Contaminations courantes dans la culture des champignons

Par Will Broussard | 1 février 2024

Several plastic bags filled with a substrate, covered in white and green mold, are stacked together. The bags appear to be used for mushroom cultivation or fermentation.

Moisissure verte de Trichoderma sur le blanc de champignon en grain

La contamination, ou « contam » dans le jargon des cultivateurs, est tout ce qui, dans votre substrat ou votre mycélium, a un impact négatif sur votre culture et peut inclure des bactéries, des moisissures et des parasites animaux. Dans cet article, nous examinerons les sources courantes de contamination dans la culture des champignons, mettrons en évidence cinq contaminants courants et offrirons des conseils pour réduire la contamination dans les futures activités de culture. Vous saurez si vos champignons sont contaminés ou non, comment cela a pu se produire et comment empêcher que cela ne se reproduise à l'avenir en utilisant une technique stérile et des équipements tels qu'une boîte à air statique.

Quels sont les signes de contamination de base ?

Décoloration : Changements de couleur, tels que des taches ou des traînées jaunes ou brunes sur la surface des champignons ou du substrat de culture.

Mauvaises odeurs : Une odeur forte et nauséabonde émanant des contenants de culture ou du substrat de culture.

Croissance anormale : Champignons qui poussent anormalement, comme ceux qui sont difformes ou rabougris.

Moisissures : Présence de moisissures, telles que des excroissances blanches ou bleu-vert sur la surface des champignons ou du substrat de culture.

Insectes : Présence d'insectes, tels que des mouches ou des acariens sur le substrat ou les corps fructifères.

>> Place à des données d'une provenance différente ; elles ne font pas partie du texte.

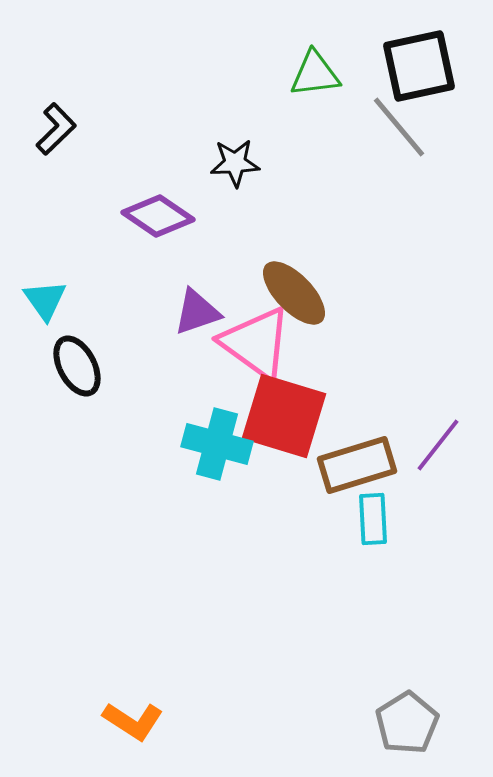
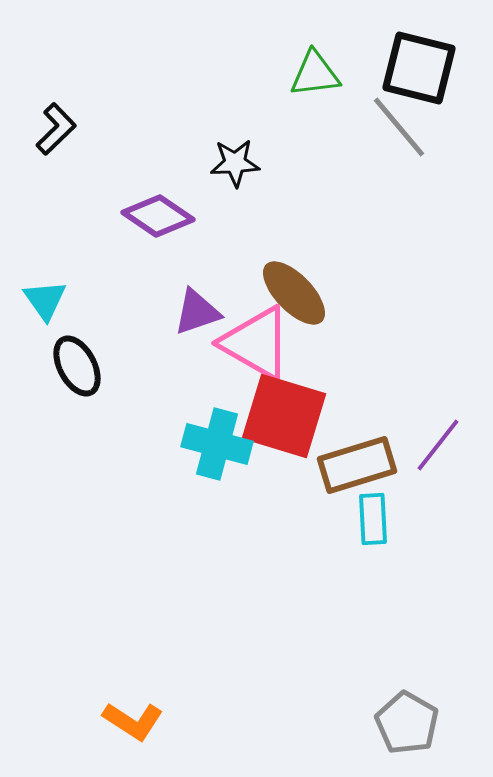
black square: moved 2 px down; rotated 26 degrees clockwise
pink triangle: rotated 6 degrees counterclockwise
gray pentagon: rotated 10 degrees counterclockwise
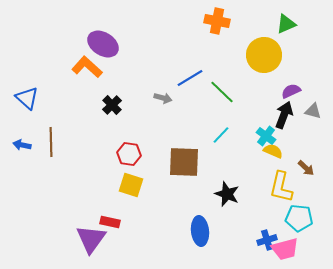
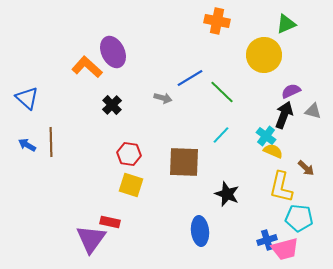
purple ellipse: moved 10 px right, 8 px down; rotated 32 degrees clockwise
blue arrow: moved 5 px right; rotated 18 degrees clockwise
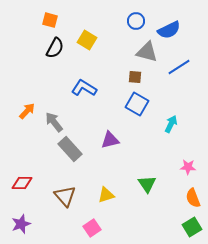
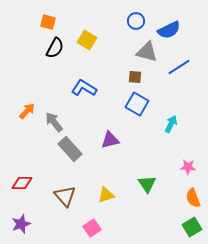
orange square: moved 2 px left, 2 px down
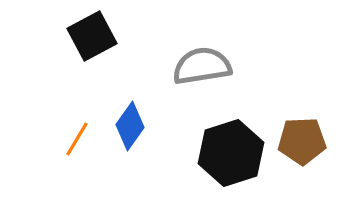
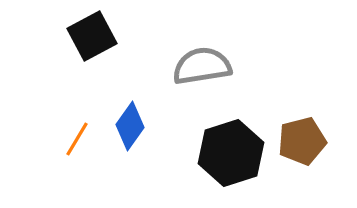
brown pentagon: rotated 12 degrees counterclockwise
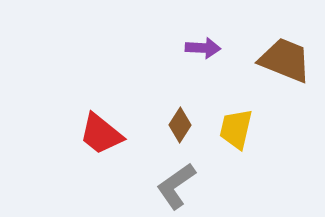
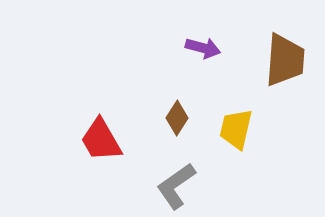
purple arrow: rotated 12 degrees clockwise
brown trapezoid: rotated 72 degrees clockwise
brown diamond: moved 3 px left, 7 px up
red trapezoid: moved 6 px down; rotated 21 degrees clockwise
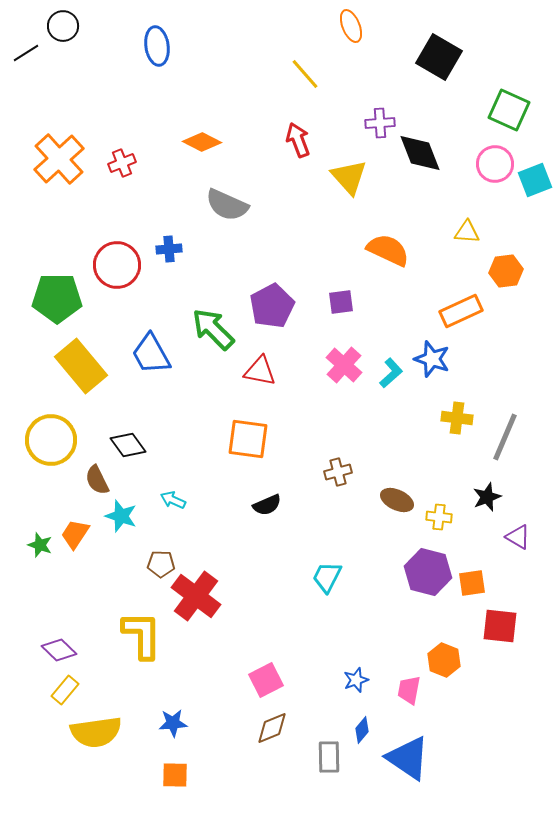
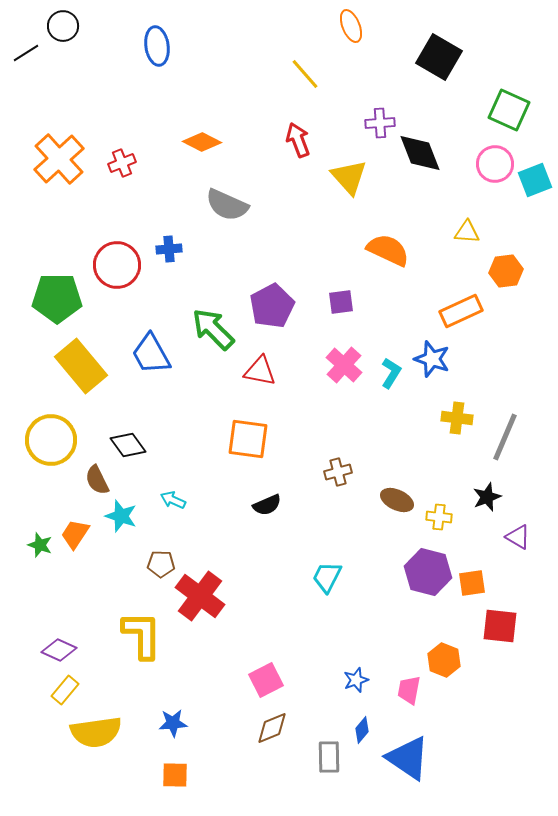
cyan L-shape at (391, 373): rotated 16 degrees counterclockwise
red cross at (196, 596): moved 4 px right
purple diamond at (59, 650): rotated 20 degrees counterclockwise
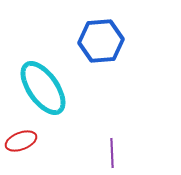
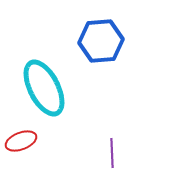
cyan ellipse: moved 1 px right; rotated 8 degrees clockwise
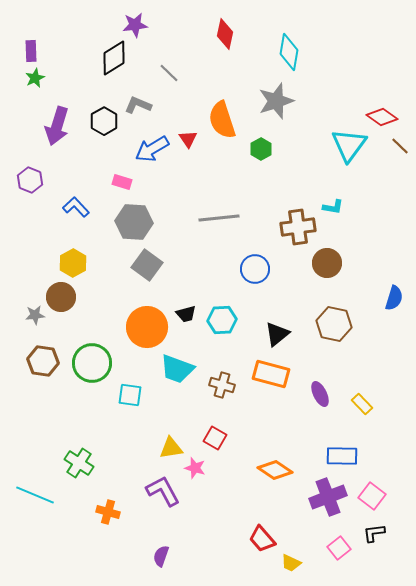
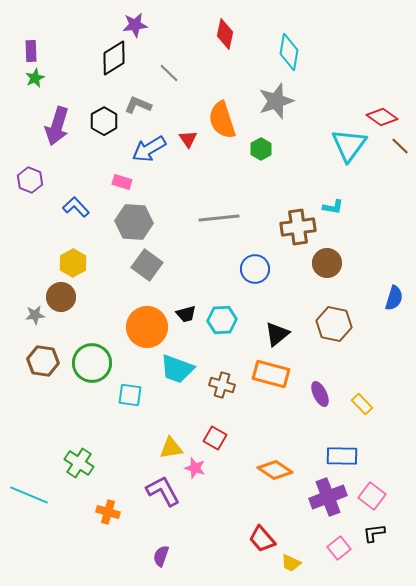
blue arrow at (152, 149): moved 3 px left
cyan line at (35, 495): moved 6 px left
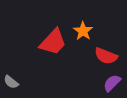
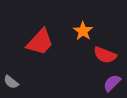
red trapezoid: moved 13 px left
red semicircle: moved 1 px left, 1 px up
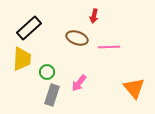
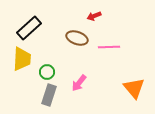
red arrow: rotated 56 degrees clockwise
gray rectangle: moved 3 px left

Si vous remarquez l'un de ces signes, il est important d'agir immédiatement pour éviter toute nouvelle contamination. Cela peut impliquer de jeter votre bac ou vos bocaux, de désinfecter la zone de culture ou d'ajuster les conditions de culture pour améliorer la santé globale de votre culture. Il est important de savoir si vos champignons sont contaminés ou non, comment cela a pu se produire et comment éviter que cela ne se reproduise à l'avenir en utilisant une technique et un équipement stériles tels qu'une boîte à air calme.

Technique stérile

La technique stérile, ou « tek », fait référence au processus de maintien d'un environnement propre pendant toute la durée du processus de culture. Utilisez du matériel stérilisé, cultivez le mycélium de champignon uniquement sur des substrats stérilisés et maintenez un environnement propre et contrôlé à tout moment.

Sources courantes de contamination

1. Contamination aéroportée

Les champignons se reproduisent par le biais de spores, qui sont des cellules microscopiques libérées par le champignon et le plus souvent dispersées dans l'air. Elles peuvent rester viables pendant de longues périodes, parfois indéfiniment. La meilleure façon de réduire les spores indésirables et autres contaminations aéroportées dans votre espace de travail est d'utiliser une hotte à flux laminaire, qui est un établi comprenant un tampon filtrant, un ventilateur et un filtre HEPA (High Efficiency Particulates Air) intégrés. Le système est coûteux, mais il vaut l'investissement pour les travaux de culture en boîte de Petri de moyenne à grande échelle et les inoculations en culture liquide. Si une hotte à flux laminaire ne rentre pas dans votre budget, la meilleure option suivante est une boîte à air calme comme notre boîte à air calme NocBox, qui fonctionne bien pour les projets à petite échelle et est un choix populaire pour les cultivateurs amateurs.

2. Contamination des substrats

Les substrats de champignons sont le terreau idéal pour les microbes indésirables. S'ils ne sont pas correctement traités par pasteurisation ou stérilisation, la contamination entraînera des récoltes gaspillées. La pasteurisation réduit simplement la compétition microscopique dans un substrat tandis que la stérilisation l'élimine entièrement. C'est pourquoi l'achat ou la fabrication de votre propre substrat stérile est impératif pour votre exploitation. Différentes espèces préfèrent différents traitements, mais certaines options incluent la pasteurisation en utilisant notre technique de culture de champignons en seaux et conteneurs, et la stérilisation en utilisant un stérilisateur à pression tel que le All American.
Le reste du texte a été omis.